*Exercise goal:*
An exact copy of every entry is needed, without the pictures.
*** Opening Task inputs ***
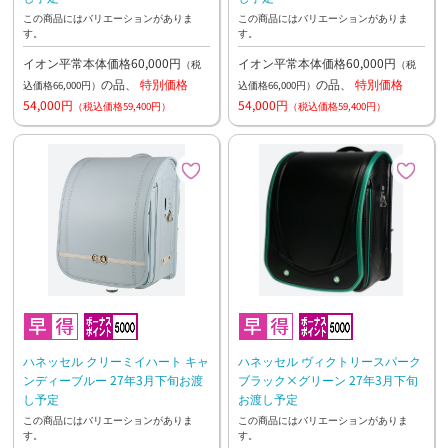
この商品にはバリエーションがありま
この商品にはバリエーションがありま
す。
す。
イオン平常本体価格60,000円
イオン平常本体価格60,000円
（税
（税
の品、
特別価格
の品、
特別価格
込価格66,000円）
込価格66,000円）
54,000円
54,000円
（税込価格59,400円）
（税込価格59,400円）
ハネッセル クリーミイハート キャ
ハネッセル ヴィクトリースパーク
ンディーブルー 27年3月下旬お渡
ブラック×グリーン 27年3月下旬
し予定
お渡し予定
この商品にはバリエーションがありま
この商品にはバリエーションがありま
す。
す。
*** Closing Task inputs ***
*The answer:*
この商品にはバリエーションがありま
この商品にはバリエーションがありま
す。
す。
イオン平常本体価格60,000円
イオン平常本体価格60,000円
（税
（税
の品、
特別価格
の品、
特別価格
込価格66,000円）
込価格66,000円）
54,000円
54,000円
（税込価格59,400円）
（税込価格59,400円）
ハネッセル クリーミイハート キャ
ハネッセル ヴィクトリースパーク
ンディーブルー 27年3月下旬お渡
ブラック×グリーン 27年3月下旬
し予定
お渡し予定
この商品にはバリエーションがありま
この商品にはバリエーションがありま
す。
す。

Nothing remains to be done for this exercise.